China wird den globalen Wintersportmarkt grundlegend verändern. Einerseits tätigt die Regierung Investitionen von oben, andererseits drängt der Konsument von unten in die Skigebiete!

SnowHow China versteht sich als Marketing-Brücke zwischen dem alpinen und chinesischen Wintersportmarkt. Die Tiroler Agentur bringt seit vier Jahren
Zulieferindustrie, Skigebiete, Skischulen und Skifahrer zusammen. Nun hat sie eine Studie über den Skimarkt in China veröffentlicht. SI sprach mit CEO Hermann Winkler über bestätigte Fakten und entkräftete Vorurteile rund um Ski fahren im Reich der Mitte.

SI: Herr Winkler, Sie bezeichnen Ihre Studie als Pionierarbeit – warum?

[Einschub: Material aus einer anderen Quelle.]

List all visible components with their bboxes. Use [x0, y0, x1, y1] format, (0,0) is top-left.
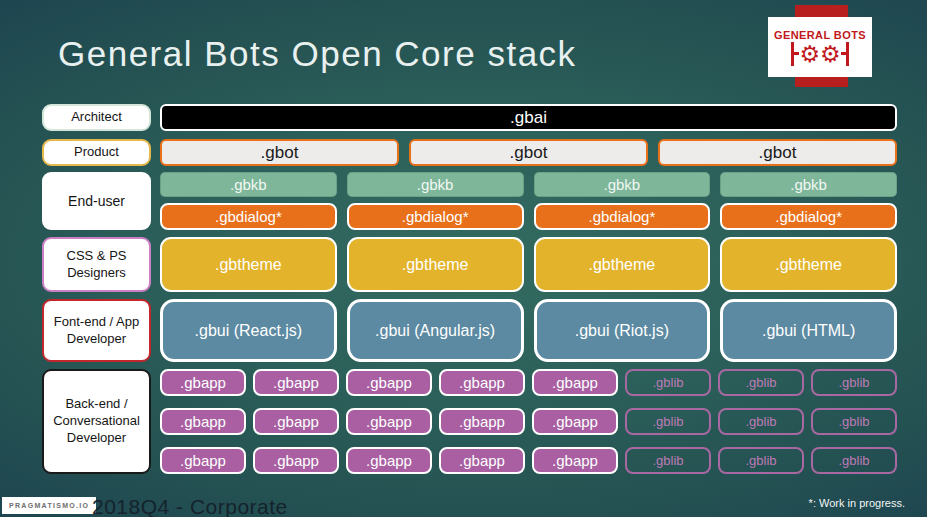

Winkler: Bisher gibt es zum chinesischen Wintersportmarkt nur wenige, B2B- und techniklastige Untersuchungen, etwa den Internationalen Snow Report von Laurent Vanat oder das White Book von Wu Bin. Zusammen mit meinen Kolleginnen Bernadette Lacher und Annie Zhang habe ich nun erstmals eine Studie aus der Makroperspektive durchgeführt, die auch die Regierung und den Konsumenten berücksichtigt. Dazu haben wir 50 alpine und chinesische Experten aus Tourismus, Wintersport und Zulieferindustrie zu zehn populären Klischees des chinesischen Skimarkts befragt.

Mit welcher Erkenntnis?

Nur wenige Vorurteile stimmen, die meisten konnten wir klar widerlegen. Manchmal findet sich die Wahrheit in der Mitte. Grundsätzlich können wir sagen, dass China den globalen Wintersportmarkt grundlegend verändern wird. Einerseits tätigt die Regierung Investitionen von oben, andererseits drängt der Konsument von unten in die Skigebiete.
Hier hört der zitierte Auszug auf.